Ryan may insist that his view is based on “reason and science,” but there is no consensus about when human life begins among scientists, philosophers, ethicists, or sociologists. Embryonic development is a process. There is no scientific consensus on what marker should be used — is it when the soul arises? Consciousness, brain function? Some biologists argue that life begins at fertilization, some at gastrulation, some at birth. The medical community is also split on the issue. If fertilization is the start of life, then are all objects, such as hydatidiform moles, created by the union of sperm and egg also life? Michael Gazzaniga, a biopsychologist who served on George Bush’s bioethics council in 2006 has stated:
A fertilized embryo is not a human – it needs a uterus, and at least six months of gestation and development, growth and neuron formation, and cell duplication to become human.

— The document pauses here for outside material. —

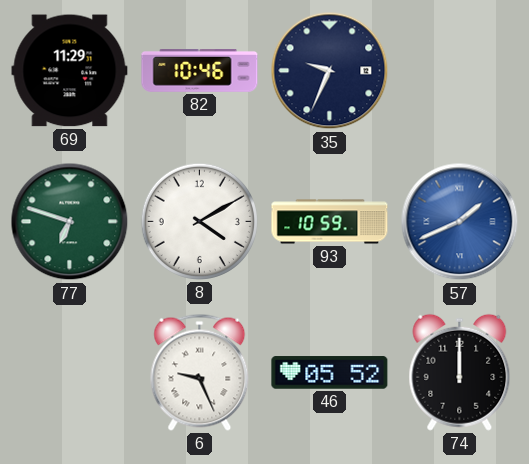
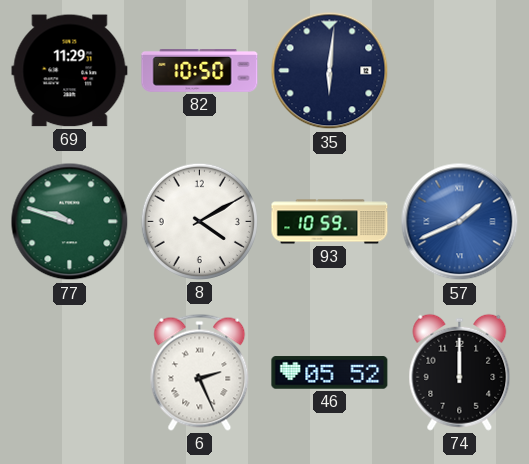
82: 10:46 -> 10:50
35: 9:34 -> 6:01
77: 6:48 -> 9:48
6: 9:26 -> 2:26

To give an embryo created for biomedical research the same status even as one created for in vitro fertilization (IVF), let alone one created naturally, is patently absurd. When a Home Depot burns down, the headline in the paper is not “30 Houses Burn Down.” It is “Home Depot Burned Down.”

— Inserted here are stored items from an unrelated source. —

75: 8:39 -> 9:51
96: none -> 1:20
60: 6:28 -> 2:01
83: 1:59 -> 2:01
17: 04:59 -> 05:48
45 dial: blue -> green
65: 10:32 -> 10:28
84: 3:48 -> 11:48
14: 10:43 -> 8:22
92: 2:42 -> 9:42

With nearly one week left before Election Day, it’s unlikely that undecided voters will delve very deep to explore what’s radical about the Romney-Ryan ticket, or what makes their religious views so dangerous to the country. Both men are adept enough at hiding their allegiance to the extreme fringe of their party and its fervent desire to dictate people’s moral choices, emphasizing instead their love of small government, and mischaracterizing their most partisan efforts as shining examples of cooperation. When Ryan is asked about the Sanctity of Life Bill he is so proud of, he describes it as a bi-partisan effort, even though the bill was passed with 235 Republican and only 16 Democratic votes – the latter given only on condition that language about forcible rape be removed. As the GOP spends its final millions of dollars on TV ads they will continue to steer voters away from this issue. Let’s hope they recall that pause and the look in Ryan’s eyes.